## Task prompt
Filter the entries that follow, copying every line in which the word "kenderaan" appears.

## Excerpted records

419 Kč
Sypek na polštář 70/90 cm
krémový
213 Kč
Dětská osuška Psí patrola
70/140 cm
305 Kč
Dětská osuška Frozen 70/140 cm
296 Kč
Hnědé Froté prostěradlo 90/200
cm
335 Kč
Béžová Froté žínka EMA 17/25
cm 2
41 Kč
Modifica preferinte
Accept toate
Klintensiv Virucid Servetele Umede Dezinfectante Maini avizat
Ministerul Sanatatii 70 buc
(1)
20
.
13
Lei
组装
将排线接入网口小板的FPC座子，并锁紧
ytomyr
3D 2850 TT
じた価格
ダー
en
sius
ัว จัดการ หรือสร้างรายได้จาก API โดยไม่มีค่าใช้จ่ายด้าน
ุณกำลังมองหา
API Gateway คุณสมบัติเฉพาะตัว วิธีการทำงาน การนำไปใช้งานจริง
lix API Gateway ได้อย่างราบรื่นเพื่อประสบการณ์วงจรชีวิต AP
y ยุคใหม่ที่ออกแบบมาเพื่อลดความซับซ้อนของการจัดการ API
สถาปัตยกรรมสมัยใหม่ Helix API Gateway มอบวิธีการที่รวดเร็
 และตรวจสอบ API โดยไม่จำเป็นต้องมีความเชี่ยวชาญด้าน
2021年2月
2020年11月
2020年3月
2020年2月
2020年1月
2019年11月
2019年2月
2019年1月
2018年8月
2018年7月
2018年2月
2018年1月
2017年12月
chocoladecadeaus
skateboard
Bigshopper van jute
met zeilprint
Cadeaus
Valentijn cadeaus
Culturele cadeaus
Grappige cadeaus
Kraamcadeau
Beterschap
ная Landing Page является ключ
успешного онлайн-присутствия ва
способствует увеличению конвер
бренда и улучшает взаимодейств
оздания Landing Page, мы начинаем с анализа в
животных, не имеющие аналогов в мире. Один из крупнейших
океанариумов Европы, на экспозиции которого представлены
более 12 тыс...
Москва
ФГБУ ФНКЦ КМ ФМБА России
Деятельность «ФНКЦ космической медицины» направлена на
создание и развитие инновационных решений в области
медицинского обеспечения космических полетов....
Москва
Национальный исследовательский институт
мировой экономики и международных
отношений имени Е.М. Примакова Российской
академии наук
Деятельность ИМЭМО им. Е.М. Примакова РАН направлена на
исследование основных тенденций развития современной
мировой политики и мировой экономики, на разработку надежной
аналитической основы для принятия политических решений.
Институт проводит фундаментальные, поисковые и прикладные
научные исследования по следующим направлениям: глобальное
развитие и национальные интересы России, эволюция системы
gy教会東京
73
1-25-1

---

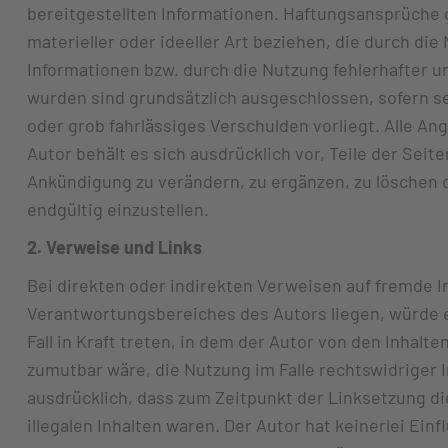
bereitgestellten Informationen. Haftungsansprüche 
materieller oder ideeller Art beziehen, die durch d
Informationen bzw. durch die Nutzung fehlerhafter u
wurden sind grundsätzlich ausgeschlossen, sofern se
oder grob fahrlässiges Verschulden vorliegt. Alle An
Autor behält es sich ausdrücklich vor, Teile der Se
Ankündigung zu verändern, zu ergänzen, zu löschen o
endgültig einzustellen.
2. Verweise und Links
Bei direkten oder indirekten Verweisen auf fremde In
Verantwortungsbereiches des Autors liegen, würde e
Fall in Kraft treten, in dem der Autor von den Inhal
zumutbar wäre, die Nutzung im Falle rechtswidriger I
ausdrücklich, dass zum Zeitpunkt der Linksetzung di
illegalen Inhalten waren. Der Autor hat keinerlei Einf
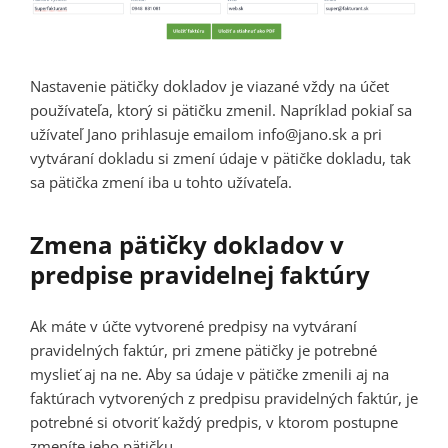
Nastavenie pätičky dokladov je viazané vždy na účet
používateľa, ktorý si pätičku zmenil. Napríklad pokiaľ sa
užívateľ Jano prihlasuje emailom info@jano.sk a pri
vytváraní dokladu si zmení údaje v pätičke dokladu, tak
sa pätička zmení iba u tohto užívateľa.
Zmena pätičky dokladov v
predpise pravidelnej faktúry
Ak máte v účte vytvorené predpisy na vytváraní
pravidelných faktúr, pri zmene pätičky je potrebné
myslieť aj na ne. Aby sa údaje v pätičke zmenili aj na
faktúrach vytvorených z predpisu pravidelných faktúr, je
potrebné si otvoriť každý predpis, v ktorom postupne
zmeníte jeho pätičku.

---

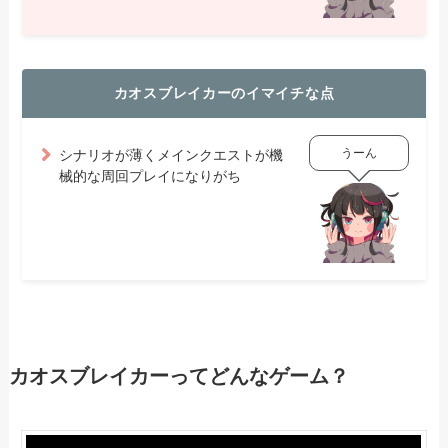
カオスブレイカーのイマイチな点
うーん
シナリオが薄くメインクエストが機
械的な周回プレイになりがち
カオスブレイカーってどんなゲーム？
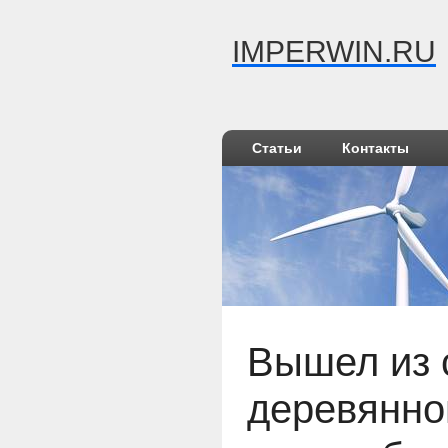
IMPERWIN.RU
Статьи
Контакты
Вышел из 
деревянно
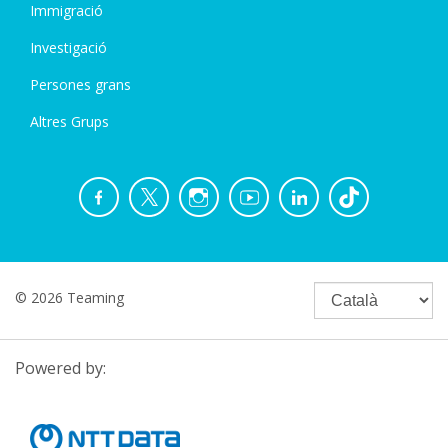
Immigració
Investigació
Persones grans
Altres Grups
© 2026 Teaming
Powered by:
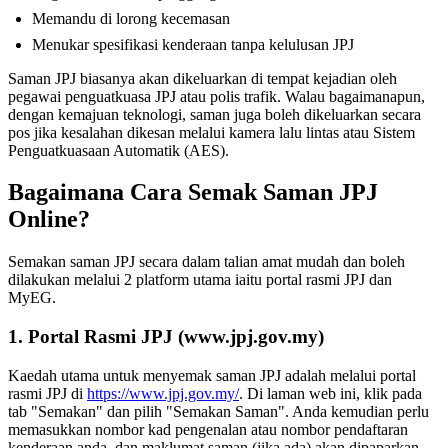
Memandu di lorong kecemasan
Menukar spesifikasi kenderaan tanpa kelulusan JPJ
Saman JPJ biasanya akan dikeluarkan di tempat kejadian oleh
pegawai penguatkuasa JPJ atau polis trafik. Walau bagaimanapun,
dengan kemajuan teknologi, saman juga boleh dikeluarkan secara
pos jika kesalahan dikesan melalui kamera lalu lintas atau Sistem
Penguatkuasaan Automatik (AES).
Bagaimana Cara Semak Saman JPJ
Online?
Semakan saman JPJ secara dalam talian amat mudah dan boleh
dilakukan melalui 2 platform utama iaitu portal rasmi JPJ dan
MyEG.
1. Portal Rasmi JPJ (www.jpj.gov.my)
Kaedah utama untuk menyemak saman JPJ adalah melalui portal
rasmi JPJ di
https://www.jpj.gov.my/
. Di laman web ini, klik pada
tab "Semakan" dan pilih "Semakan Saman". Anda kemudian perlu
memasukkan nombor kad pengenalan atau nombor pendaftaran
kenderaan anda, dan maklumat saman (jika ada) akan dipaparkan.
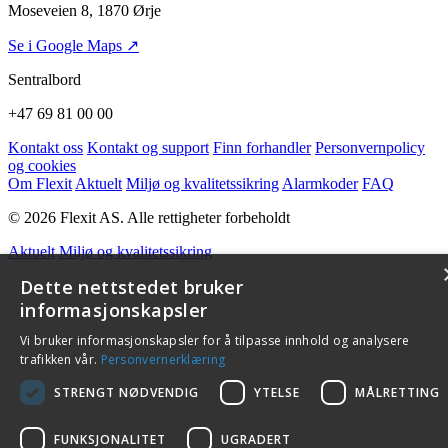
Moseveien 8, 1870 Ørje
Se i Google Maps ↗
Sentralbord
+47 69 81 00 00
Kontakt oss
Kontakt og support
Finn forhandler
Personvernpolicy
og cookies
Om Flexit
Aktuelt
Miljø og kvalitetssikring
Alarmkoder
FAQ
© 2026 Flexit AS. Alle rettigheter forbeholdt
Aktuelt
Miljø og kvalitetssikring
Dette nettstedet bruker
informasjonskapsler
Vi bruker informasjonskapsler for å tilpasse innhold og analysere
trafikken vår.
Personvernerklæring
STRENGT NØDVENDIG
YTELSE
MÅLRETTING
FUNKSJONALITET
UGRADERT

## Task solution
Menukar spesifikasi kenderaan tanpa kelulusan JPJ
kenderaan anda, dan maklumat saman (jika ada) akan dipaparkan.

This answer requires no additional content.